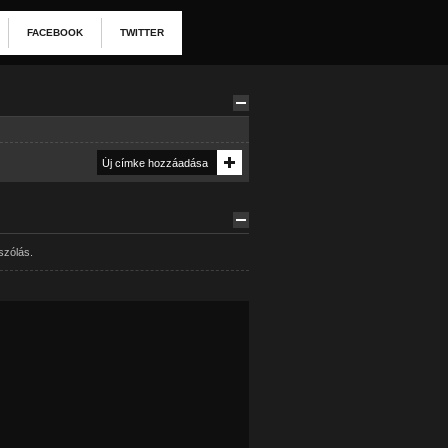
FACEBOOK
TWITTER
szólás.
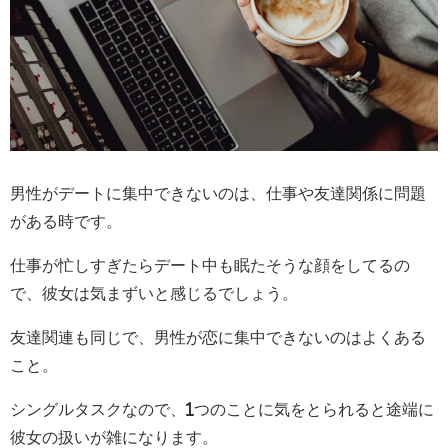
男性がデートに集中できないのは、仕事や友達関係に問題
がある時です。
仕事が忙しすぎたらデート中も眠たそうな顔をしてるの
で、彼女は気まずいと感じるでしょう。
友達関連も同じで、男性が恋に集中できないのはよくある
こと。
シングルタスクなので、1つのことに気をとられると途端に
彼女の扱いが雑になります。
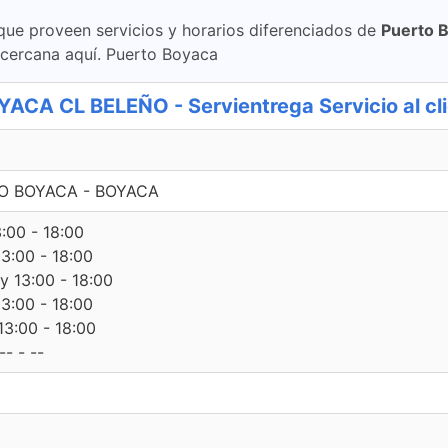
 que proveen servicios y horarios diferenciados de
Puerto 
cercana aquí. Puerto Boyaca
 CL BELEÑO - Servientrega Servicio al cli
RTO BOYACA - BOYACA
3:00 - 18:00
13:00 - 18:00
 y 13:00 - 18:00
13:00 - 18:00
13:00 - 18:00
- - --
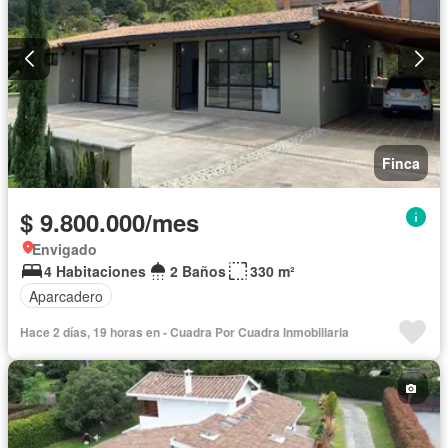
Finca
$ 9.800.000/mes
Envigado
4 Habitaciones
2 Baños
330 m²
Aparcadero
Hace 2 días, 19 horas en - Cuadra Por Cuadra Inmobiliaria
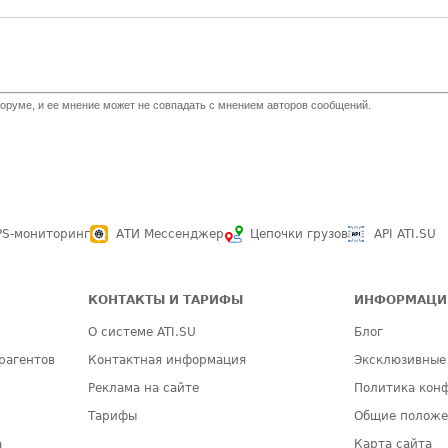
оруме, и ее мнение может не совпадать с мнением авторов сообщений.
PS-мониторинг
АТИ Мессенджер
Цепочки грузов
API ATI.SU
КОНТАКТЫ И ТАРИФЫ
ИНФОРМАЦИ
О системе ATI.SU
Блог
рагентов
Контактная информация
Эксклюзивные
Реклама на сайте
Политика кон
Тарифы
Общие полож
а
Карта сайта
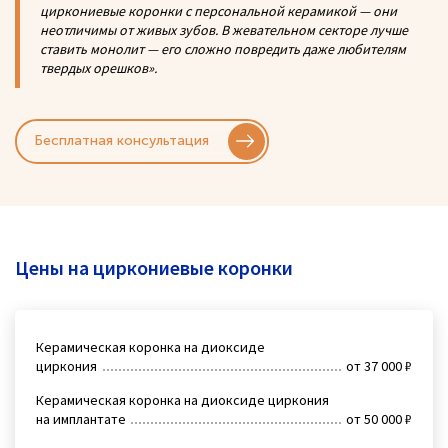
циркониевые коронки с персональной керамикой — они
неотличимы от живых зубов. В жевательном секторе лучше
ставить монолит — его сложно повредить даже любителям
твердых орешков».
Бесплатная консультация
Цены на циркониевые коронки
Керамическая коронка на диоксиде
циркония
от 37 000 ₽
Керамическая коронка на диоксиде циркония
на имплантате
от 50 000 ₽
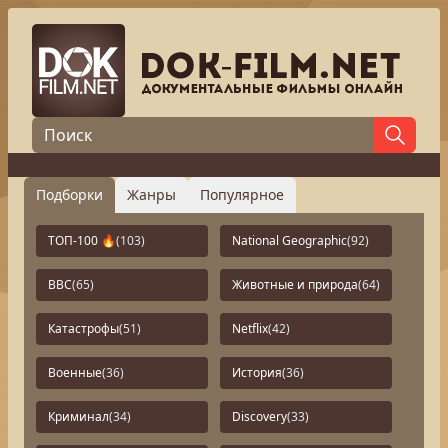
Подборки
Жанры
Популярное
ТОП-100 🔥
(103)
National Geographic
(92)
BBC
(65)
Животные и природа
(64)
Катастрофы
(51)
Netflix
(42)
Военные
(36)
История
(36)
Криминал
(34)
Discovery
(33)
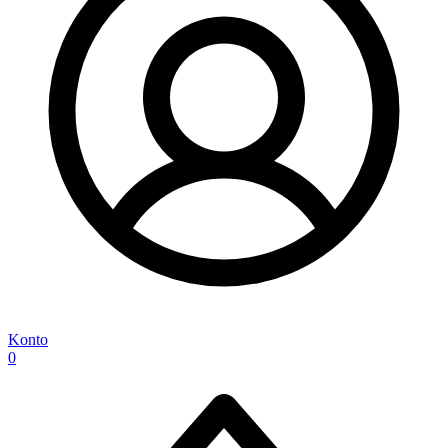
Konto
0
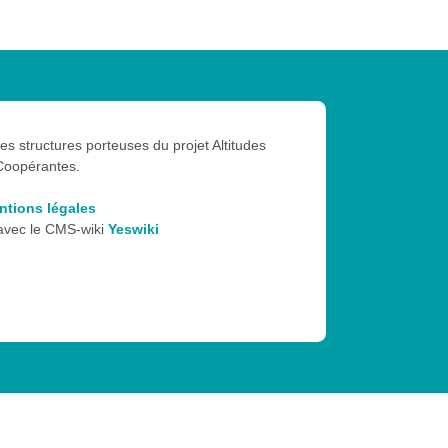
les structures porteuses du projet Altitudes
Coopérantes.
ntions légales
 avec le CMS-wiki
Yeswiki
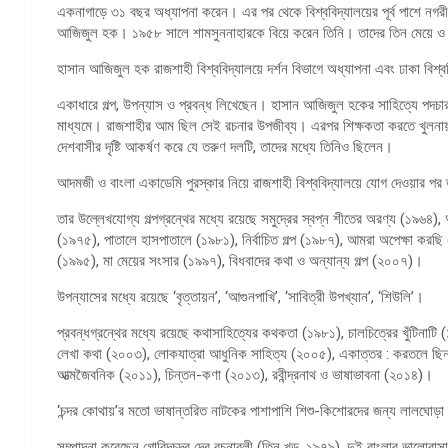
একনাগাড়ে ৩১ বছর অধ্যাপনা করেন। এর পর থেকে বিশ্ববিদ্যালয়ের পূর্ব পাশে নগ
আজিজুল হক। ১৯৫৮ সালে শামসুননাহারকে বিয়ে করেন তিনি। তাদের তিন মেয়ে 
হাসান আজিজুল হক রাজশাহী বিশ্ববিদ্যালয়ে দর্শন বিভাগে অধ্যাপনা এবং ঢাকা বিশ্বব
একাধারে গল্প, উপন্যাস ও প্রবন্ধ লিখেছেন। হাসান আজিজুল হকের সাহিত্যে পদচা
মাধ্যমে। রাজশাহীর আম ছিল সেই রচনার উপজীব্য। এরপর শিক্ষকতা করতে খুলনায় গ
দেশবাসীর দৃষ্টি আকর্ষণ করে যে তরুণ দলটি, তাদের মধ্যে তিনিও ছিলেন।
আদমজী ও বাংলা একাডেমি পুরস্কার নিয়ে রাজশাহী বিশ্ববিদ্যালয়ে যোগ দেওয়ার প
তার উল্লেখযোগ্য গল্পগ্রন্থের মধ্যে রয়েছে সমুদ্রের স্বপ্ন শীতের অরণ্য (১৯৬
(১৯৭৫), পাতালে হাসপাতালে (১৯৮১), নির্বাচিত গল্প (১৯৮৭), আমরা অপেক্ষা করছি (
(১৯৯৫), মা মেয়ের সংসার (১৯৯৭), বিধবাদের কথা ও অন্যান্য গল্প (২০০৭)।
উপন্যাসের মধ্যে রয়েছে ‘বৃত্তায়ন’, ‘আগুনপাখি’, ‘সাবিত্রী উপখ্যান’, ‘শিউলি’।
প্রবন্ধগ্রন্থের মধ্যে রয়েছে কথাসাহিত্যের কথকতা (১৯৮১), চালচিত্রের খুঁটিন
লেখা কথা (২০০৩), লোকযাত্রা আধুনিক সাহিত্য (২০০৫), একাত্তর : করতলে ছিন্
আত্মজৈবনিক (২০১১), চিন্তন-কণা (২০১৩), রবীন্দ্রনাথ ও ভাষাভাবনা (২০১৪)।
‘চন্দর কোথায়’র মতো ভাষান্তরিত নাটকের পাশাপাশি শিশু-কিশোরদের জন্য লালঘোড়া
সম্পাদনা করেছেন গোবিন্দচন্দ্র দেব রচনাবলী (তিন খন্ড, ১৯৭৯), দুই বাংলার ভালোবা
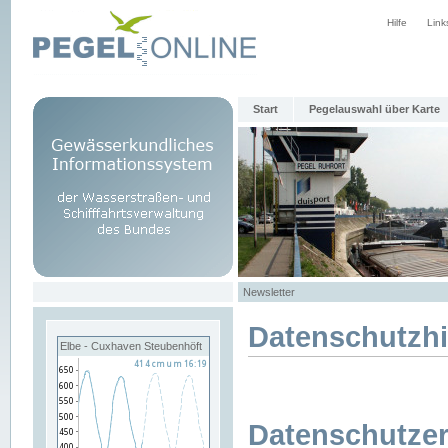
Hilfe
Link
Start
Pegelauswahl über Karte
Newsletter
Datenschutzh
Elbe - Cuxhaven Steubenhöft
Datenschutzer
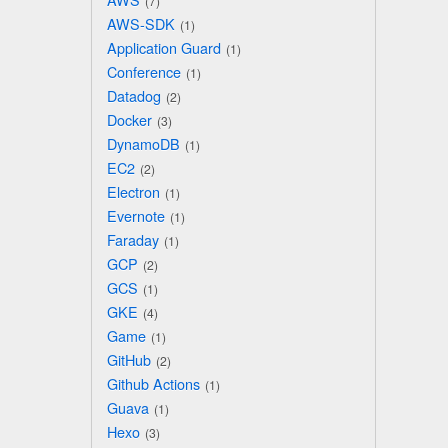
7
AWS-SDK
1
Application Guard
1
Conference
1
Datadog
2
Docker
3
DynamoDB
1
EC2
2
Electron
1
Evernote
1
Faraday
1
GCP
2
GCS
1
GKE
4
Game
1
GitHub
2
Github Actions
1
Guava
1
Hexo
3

━━━━━━━━━━━━━━━━

YOUR TASK ::
State the number of lines in the material holding the word "циркония". Add nothing else.

PROBLEM SOLUTION ::
2